**What to produce:**
Copy the data exactly from the line that contains "cũng như 115" through the line that contains "hoặc sự không", keeping both end lines and leaving out everything else.

**Material provided:**

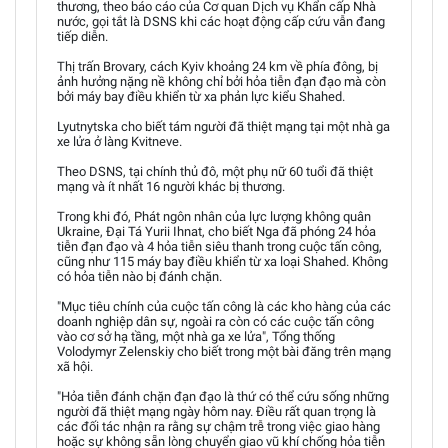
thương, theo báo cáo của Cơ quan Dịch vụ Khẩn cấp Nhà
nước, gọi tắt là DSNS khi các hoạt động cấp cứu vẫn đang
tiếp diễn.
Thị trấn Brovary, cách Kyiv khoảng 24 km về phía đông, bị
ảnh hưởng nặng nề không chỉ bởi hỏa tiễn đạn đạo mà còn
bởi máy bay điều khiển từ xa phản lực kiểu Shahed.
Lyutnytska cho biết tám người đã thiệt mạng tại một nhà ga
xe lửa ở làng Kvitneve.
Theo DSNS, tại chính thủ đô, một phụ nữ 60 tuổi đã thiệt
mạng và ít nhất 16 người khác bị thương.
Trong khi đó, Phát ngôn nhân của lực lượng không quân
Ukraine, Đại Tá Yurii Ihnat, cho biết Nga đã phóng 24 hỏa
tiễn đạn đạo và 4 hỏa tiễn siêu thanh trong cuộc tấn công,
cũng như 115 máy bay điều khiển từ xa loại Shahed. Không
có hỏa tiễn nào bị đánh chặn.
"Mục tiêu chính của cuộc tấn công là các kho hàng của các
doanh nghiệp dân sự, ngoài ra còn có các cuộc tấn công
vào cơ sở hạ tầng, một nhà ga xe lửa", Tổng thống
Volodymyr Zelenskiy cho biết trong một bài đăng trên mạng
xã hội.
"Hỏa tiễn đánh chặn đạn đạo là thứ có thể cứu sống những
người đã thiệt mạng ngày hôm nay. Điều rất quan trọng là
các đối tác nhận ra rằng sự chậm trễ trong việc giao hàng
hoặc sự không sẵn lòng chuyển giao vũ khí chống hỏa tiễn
...
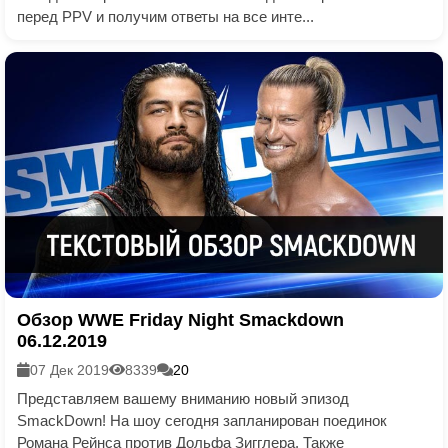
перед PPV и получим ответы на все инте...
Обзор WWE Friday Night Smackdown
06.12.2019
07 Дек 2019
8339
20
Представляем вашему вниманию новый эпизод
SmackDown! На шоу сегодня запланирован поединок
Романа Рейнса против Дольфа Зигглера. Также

**Response below:**
cũng như 115 máy bay điều khiển từ xa loại Shahed. Không
có hỏa tiễn nào bị đánh chặn.
"Mục tiêu chính của cuộc tấn công là các kho hàng của các
doanh nghiệp dân sự, ngoài ra còn có các cuộc tấn công
vào cơ sở hạ tầng, một nhà ga xe lửa", Tổng thống
Volodymyr Zelenskiy cho biết trong một bài đăng trên mạng
xã hội.
"Hỏa tiễn đánh chặn đạn đạo là thứ có thể cứu sống những
người đã thiệt mạng ngày hôm nay. Điều rất quan trọng là
các đối tác nhận ra rằng sự chậm trễ trong việc giao hàng
hoặc sự không sẵn lòng chuyển giao vũ khí chống hỏa tiễn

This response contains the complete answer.